Frequent travel is damaging to health and wellbeing
A new study has described how the glamorisation of frequent, long-haul travel ignores the physiological, psychological, and societal costs of our ‘hypermobile’ lifestyles.
Researchers from the University of Surrey and Lund University (Sweden) investigated how frequent, long-distance travel is represented in mass and social media. They found that the images portrayed do not take into account the damaging side-effects of frequent travel such as jet-lag, deep vein thrombosis, radiation exposure, stress, loneliness and distance from community and family networks.
Instead, the study found that those with ‘hypermobile’ lifestyles were often seen as having a higher social status. First-class flights, ‘must-see’ destinations and frequent-flyer programmes glamorise hypermobility as exciting, appealing and exclusive, but the study shows how the ‘dark side’ of travel is ignored.
Dr Scott Cohen, in the School of Hospitality and Tourism Management, said: “A man in a sharp suit, reclining in a leather chair, laptop open in front of him, a smiley stewardess serving a scotch and soda. This is often the image of travel, particularly business travel, portrayed in TV ads and glossy magazines. But there is a dark side to this ‘glamorised’ hypermobile lifestyle that the media, and society ignores.

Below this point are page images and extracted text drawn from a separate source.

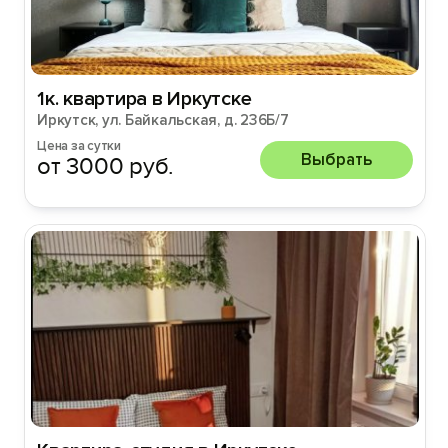
1к. квартира в Иркутске
Иркутск, ул. Байкальская, д. 236Б/7
Цена за сутки
Выбрать
от 3000 руб.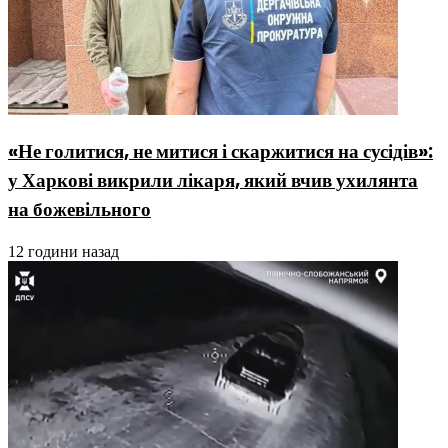
«Не голитися, не митися і скаржитися на сусідів»:
у Харкові викрили лікаря, який вчив ухилянта
на божевільного
12 години назад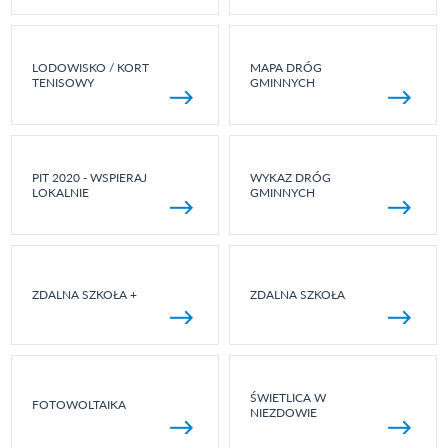
LODOWISKO / KORT
MAPA DRÓG
TENISOWY
GMINNYCH
PIT 2020 - WSPIERAJ
WYKAZ DRÓG
LOKALNIE
GMINNYCH
ZDALNA SZKOŁA +
ZDALNA SZKOŁA
ŚWIETLICA W
FOTOWOLTAIKA
NIEZDOWIE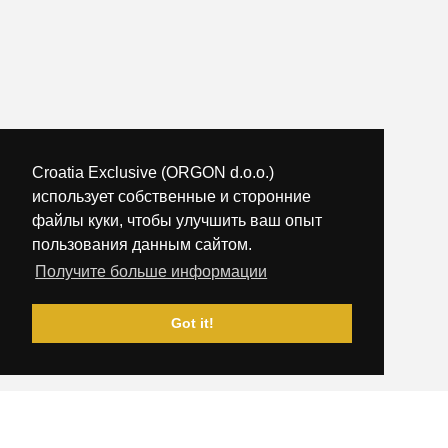
Croatia Exclusive (ORGON d.o.o.)
использует собственные и сторонние
файлы куки, чтобы улучшить ваш опыт
пользования данным сайтом.
Получите больше информации
Got it!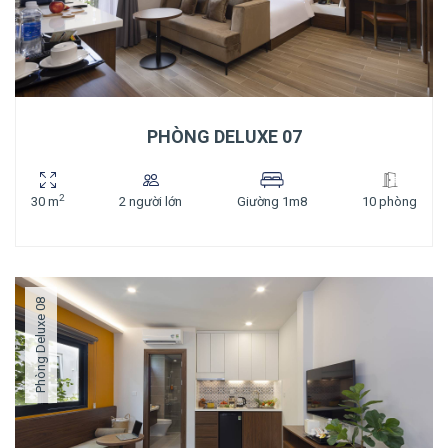
PHÒNG DELUXE 07
2
30 m
2 người lớn
Giường 1m8
10 phòng
Phòng Deluxe 08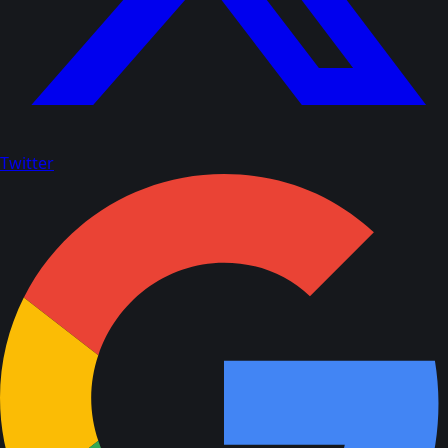
Twitter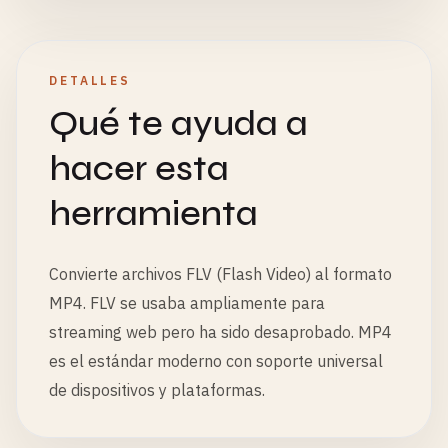
DETALLES
Qué te ayuda a
hacer esta
herramienta
Convierte archivos FLV (Flash Video) al formato
MP4. FLV se usaba ampliamente para
streaming web pero ha sido desaprobado. MP4
es el estándar moderno con soporte universal
de dispositivos y plataformas.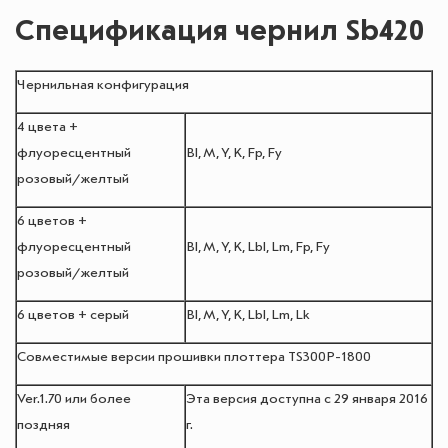
Спецификация чернил Sb420
Чернильная конфигурация
4 цвета +
флуоресцентный
Bl, M, Y, K, Fp, Fy
розовый/желтый
6 цветов +
флуоресцентный
Bl, M, Y, K, Lbl, Lm, Fp, Fy
розовый/желтый
6 цветов + серый
Bl, M, Y, K, Lbl, Lm, Lk
Совместимые версии прошивки плоттера TS300P-1800
Ver.1.70 или более
Эта версия доступна с 29 января 2016
поздняя
г.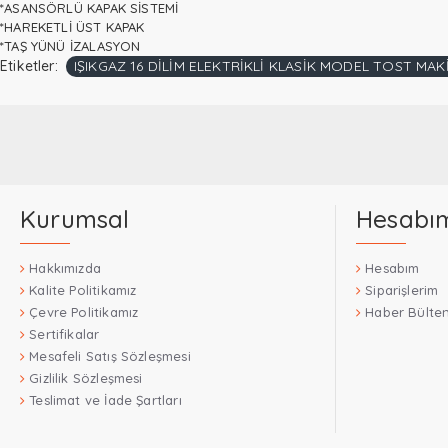
*ASANSÖRLÜ KAPAK SİSTEMİ
*HAREKETLİ ÜST KAPAK
*TAŞ YÜNÜ İZALASYON
Etiketler:
IŞIKGAZ 16 DİLİM ELEKTRİKLİ KLASİK MODEL TOST MAK
Kurumsal
Hesabı
Hakkımızda
Hesabım
Kalite Politikamız
Siparişlerim
Çevre Politikamız
Haber Bülten
Sertifikalar
Mesafeli Satış Sözleşmesi
Gizlilik Sözleşmesi
Teslimat ve İade Şartları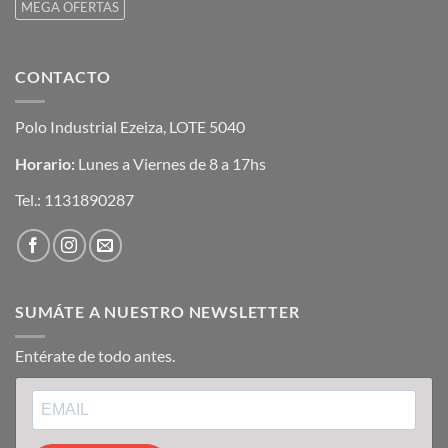
MEGA OFERTAS
CONTACTO
Polo Industrial Ezeiza, LOTE 5040
Horario:
Lunes a Viernes de 8 a 17hs
Tel.:
1131890287
SUMÁTE A NUESTRO NEWSLETTER
Entérate de todo antes.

“The reality is that most people who are required to engage in frequent travel suffer high levels of stress, loneliness and long-term health problems. There are also wider implications for the environment and sustainability. In this context, hypermobility seems far from glamourous.”
The researchers call for more discussion on the adverse effects of hypermobility, to realistically reflect the negative impact of frequent and long-haul travel.
Dr Cohen added: “Society needs to recognise that the jet-set lifestyle is not all it’s made out to be. By striving to travel far, wide and frequently we are damaging the environment, ourselves and potentially our closest loved ones.”